Material for this exercise ->

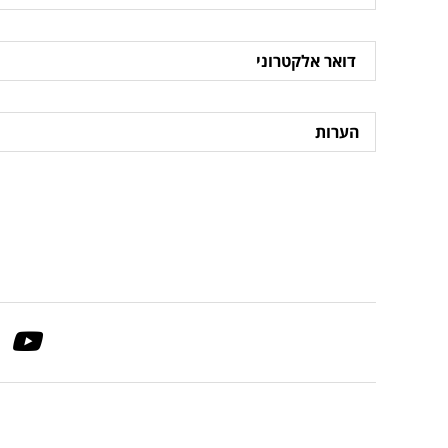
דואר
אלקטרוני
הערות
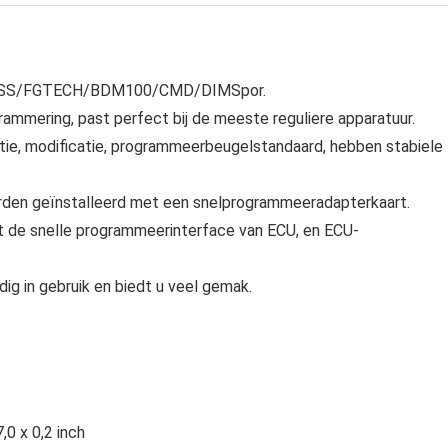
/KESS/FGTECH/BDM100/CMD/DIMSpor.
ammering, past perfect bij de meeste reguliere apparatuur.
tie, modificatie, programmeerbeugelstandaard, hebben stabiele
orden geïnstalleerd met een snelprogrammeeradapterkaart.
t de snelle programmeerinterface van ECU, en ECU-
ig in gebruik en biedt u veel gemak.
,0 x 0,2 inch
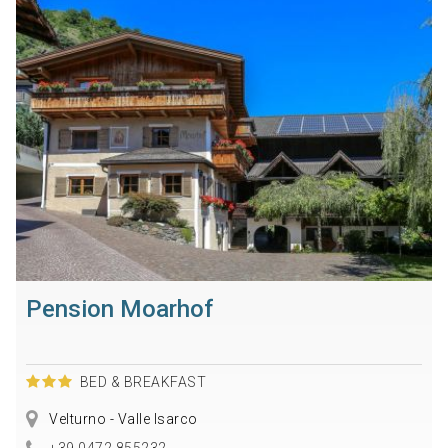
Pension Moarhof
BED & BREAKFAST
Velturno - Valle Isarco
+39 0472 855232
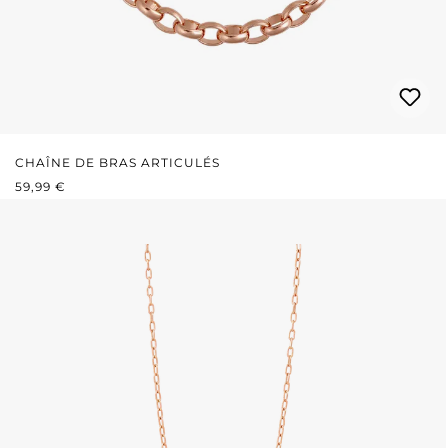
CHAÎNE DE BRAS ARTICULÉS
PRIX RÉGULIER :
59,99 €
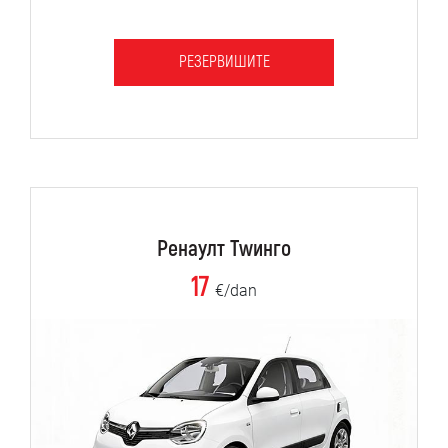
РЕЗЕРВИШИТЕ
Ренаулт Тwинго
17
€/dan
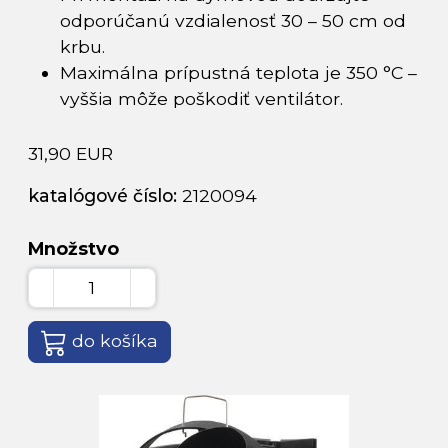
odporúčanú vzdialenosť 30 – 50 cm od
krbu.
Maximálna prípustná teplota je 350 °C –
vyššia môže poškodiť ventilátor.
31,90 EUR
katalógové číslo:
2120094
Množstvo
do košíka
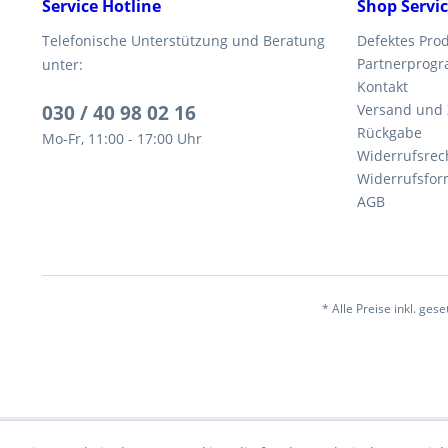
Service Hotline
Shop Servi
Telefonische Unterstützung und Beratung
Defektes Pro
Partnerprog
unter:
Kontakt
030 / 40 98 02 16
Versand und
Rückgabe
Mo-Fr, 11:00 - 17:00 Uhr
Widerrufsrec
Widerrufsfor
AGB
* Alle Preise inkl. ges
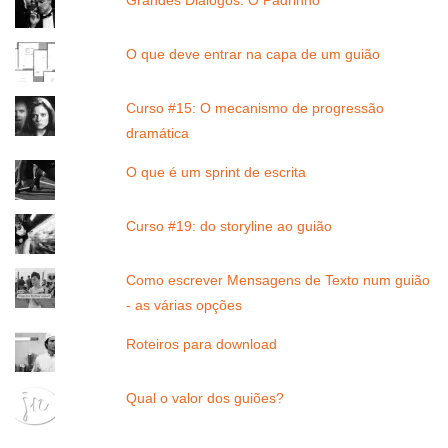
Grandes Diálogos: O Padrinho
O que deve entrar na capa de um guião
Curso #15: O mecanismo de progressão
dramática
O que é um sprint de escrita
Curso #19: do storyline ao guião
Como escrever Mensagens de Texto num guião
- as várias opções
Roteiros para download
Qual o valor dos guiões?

Problem description -> Would you copy all of the data exactly? Keep the pictures out of it.

Written response ->
דואר
אלקטרוני
הערות
/KESS/FGTECH/BDM100/CMD/DIMSpor.
ammering, past perfect bij de meeste reguliere apparatuur.
tie, modificatie, programmeerbeugelstandaard, hebben stabiele
orden geïnstalleerd met een snelprogrammeeradapterkaart.
t de snelle programmeerinterface van ECU, en ECU-
ig in gebruik en biedt u veel gemak.
,0 x 0,2 inch
Pension Moarhof
BED & BREAKFAST
Velturno - Valle Isarco
+39 0472 855232
CHAÎNE DE BRAS ARTICULÉS
PRIX RÉGULIER :
59,99 €
РЕЗЕРВИШИТЕ
Ренаулт Тwинго
17
€/dan
odporúčanú vzdialenosť 30 – 50 cm od
krbu.
Maximálna prípustná teplota je 350 °C –
vyššia môže poškodiť ventilátor.
31,90 EUR
katalógové číslo:
2120094
Množstvo
do košíka
Service Hotline
Shop Servi
Telefonische Unterstützung und Beratung
Defektes Pro
Partnerprog
unter:
Kontakt
030 / 40 98 02 16
Versand und
Rückgabe
Mo-Fr, 11:00 - 17:00 Uhr
Widerrufsrec
Widerrufsfor
AGB
* Alle Preise inkl. ges
Grandes Diálogos: O Padrinho
O que deve entrar na capa de um guião
Curso #15: O mecanismo de progressão
dramática
O que é um sprint de escrita
Curso #19: do storyline ao guião
Como escrever Mensagens de Texto num guião
- as várias opções
Roteiros para download
Qual o valor dos guiões?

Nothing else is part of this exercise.